EGU General Assembly 2023
© Author(s) 2023. This work is distributed under
the Creative Commons Attribution 4.0 License.

Data compilations for enriched reuse of sea ice data sets

Anna Simson, Anil Yildiz, and Julia Kowalski
Anna Simson et al.
  • Methods for Model-based Development in Computational Engineering, RWTH Aachen University, Aachen, Germany (

A vast amount of in situ cryospheric data has been collected during publicly funded field campaigns to the polar regions over the past decades. Each individual data set yields important insights into local thermo-physical processes, but they need to be assembled into informative data compilations to unlock their full potential to produce regional or global outcomes for climate change related research. The efficient and sustainable interdisciplinary reuse of such data compilations is of large interest to the scientific community. Yet, the creation of such compilations is often challenging as they have to be composed of often heterogeneous data sets from various data repositories. We will focus on the reuse of data sets in this contribution, while generating extendible data compilations with enhanced reusability.
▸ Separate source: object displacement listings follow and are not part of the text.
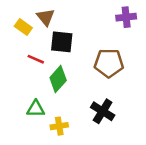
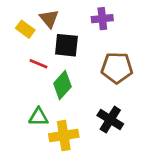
purple cross: (126, 17) -> (102, 19), moved
yellow cross: (59, 126) -> (64, 135), size x1.5

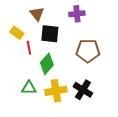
yellow rectangle: (25, 29) -> (17, 33), moved
red line: (39, 64) -> (29, 48), turned 56
yellow cross: (64, 135) -> (56, 91), moved

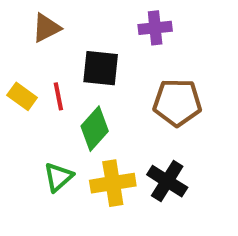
brown triangle: (37, 14) -> (46, 28), moved, turned 42
yellow rectangle: (17, 33) -> (22, 96), moved
green triangle: (29, 88) -> (58, 177), turned -42

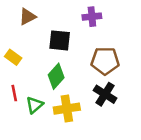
red line: (58, 96) -> (14, 93), moved
black cross: (167, 181) -> (105, 94), moved

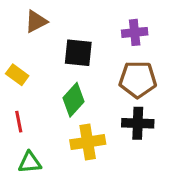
purple cross: (92, 17) -> (135, 32), moved
black cross: (105, 94) -> (138, 123), turned -30
green triangle: (35, 105) -> (30, 162), moved, turned 36

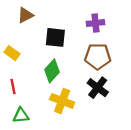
black cross: (138, 123) -> (98, 88), turned 35
yellow cross: (88, 142) -> (62, 101), turned 30

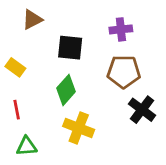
black cross: (98, 88) -> (142, 110), moved

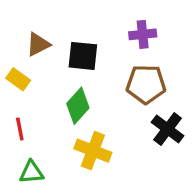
brown triangle: (32, 20) -> (38, 44), moved

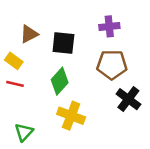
red line: (20, 129) -> (15, 84), moved, turned -66
green triangle: (31, 172) -> (24, 132), turned -42

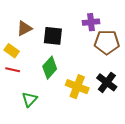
brown pentagon: (112, 65) -> (107, 42), moved
yellow cross: (71, 116) -> (77, 87), moved
green triangle: (24, 132) -> (30, 99), moved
Data reuse is typically conducted by researchers other than the original data producers, and it is therefore often limited by the metadata and provenance information available. Reuse scenarios include the validation of physics-based process models, the training of data-driven models, or data-integrated predictive simulations. All these use cases heavily rely on a diverse data foundation in form of a data compilation, which depends on high quality information. In addition to metadata, provenance, and licensing conditions, the data set itself must be checked for reusability. Individual data sets containing the same metrics often differ in structure, content, and metadata, which challenges data compilation.
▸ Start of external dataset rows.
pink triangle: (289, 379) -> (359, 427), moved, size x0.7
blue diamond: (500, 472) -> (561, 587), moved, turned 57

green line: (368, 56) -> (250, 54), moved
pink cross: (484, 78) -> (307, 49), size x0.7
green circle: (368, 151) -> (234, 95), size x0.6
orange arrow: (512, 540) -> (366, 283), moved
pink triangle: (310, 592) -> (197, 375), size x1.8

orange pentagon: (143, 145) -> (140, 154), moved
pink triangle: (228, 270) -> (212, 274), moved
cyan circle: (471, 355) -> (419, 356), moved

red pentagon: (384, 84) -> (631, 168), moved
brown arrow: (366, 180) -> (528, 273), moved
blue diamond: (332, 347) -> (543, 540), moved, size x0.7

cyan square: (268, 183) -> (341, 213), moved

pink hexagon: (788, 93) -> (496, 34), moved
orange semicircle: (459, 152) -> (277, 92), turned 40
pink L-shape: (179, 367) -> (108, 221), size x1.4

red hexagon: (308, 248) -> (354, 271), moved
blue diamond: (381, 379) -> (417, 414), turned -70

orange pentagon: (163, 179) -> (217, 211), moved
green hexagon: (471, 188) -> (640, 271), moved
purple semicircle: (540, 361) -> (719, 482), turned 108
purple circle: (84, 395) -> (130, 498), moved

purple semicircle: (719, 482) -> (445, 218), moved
In order to generate data compilations for a specific reuse scenario, we propose to break down the workflow into four steps:
1) Search and selection: Searching, assessing, optimizing search, and selecting data sets.
2) Validation: Understanding and representing data sets in terms of the data collectors including structure, terms used, metadata, and relations between different metrics or data sets.
3) Specification: Defining the format, structure, and content of the data compilation based on the scope of the data sets.
4) Implementation: Integrating the selected data sets into the compilation.
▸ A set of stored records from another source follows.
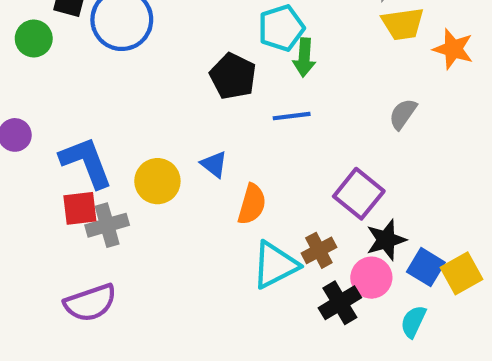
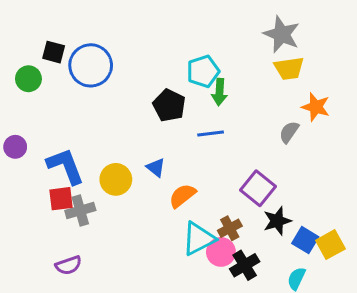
orange star: (453, 49) -> (316, 107), moved
orange semicircle: (252, 204) -> (182, 196), turned -144
pink circle: (371, 278) -> (221, 252), moved
purple semicircle: (90, 303) -> (68, 265), size x0.7

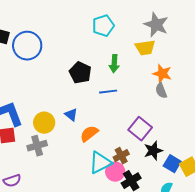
yellow trapezoid: (289, 68) -> (145, 48), moved
cyan pentagon: (203, 71) -> (103, 26), moved
orange star: (316, 107) -> (162, 74), moved
gray semicircle: (289, 132) -> (161, 91), turned -56
gray cross: (80, 210) -> (37, 146), moved

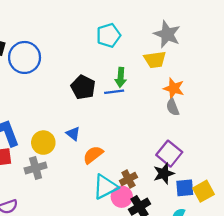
blue line: (108, 92) -> (114, 92), moved
purple square: (140, 129) -> (169, 154), moved
blue square: (172, 164) -> (185, 188), turned -36

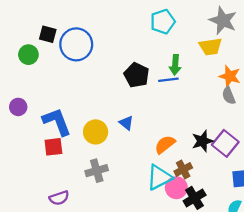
orange semicircle: (93, 155) -> (165, 144), moved
gray cross: (36, 168) -> (97, 171), moved
black star: (164, 173) -> (202, 141), moved

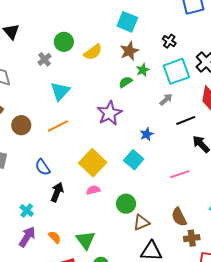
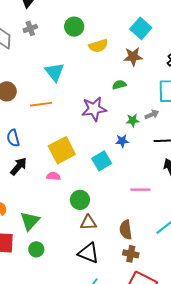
gray cross: (44, 59) -> (30, 28), moved
green star: (143, 70) -> (133, 120), moved
cyan triangle: (60, 91) -> (54, 72), turned -40

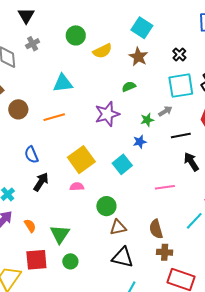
brown star: (133, 57) -> (138, 57), turned -30
cyan triangle: (54, 72) -> (63, 83), turned -50

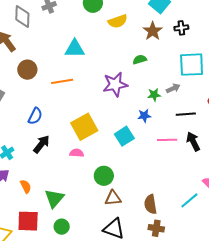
black cross: (179, 54) -> (181, 28), moved, turned 32
blue semicircle: (31, 155) -> (35, 116), turned -138
pink line: (165, 187) -> (167, 140), moved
We present a workflow herein to create a data compilation from heterogeneous sea ice core data sets following the previously introduced structure. We report on obstacles encountered in the validation of data sets mainly due to missing or ambiguous metadata. This leaves the (re)user space for subjective interpretation and thus increases uncertainty of the compilation. Examples are challenges in relating different data repositories associated with the same location or the same campaign, the accuracy of measurement methods, and the processing stage of the data. All of which often require a bilateral iteration with the data acquisition team. Our study shows that enriching data reusability with data compilations requires quality-ensured metadata on the individual data set level.

How to cite: Simson, A., Yildiz, A., and Kowalski, J.: Data compilations for enriched reuse of sea ice data sets, EGU General Assembly 2023, Vienna, Austria, 24–28 Apr 2023, EGU23-6726,, 2023.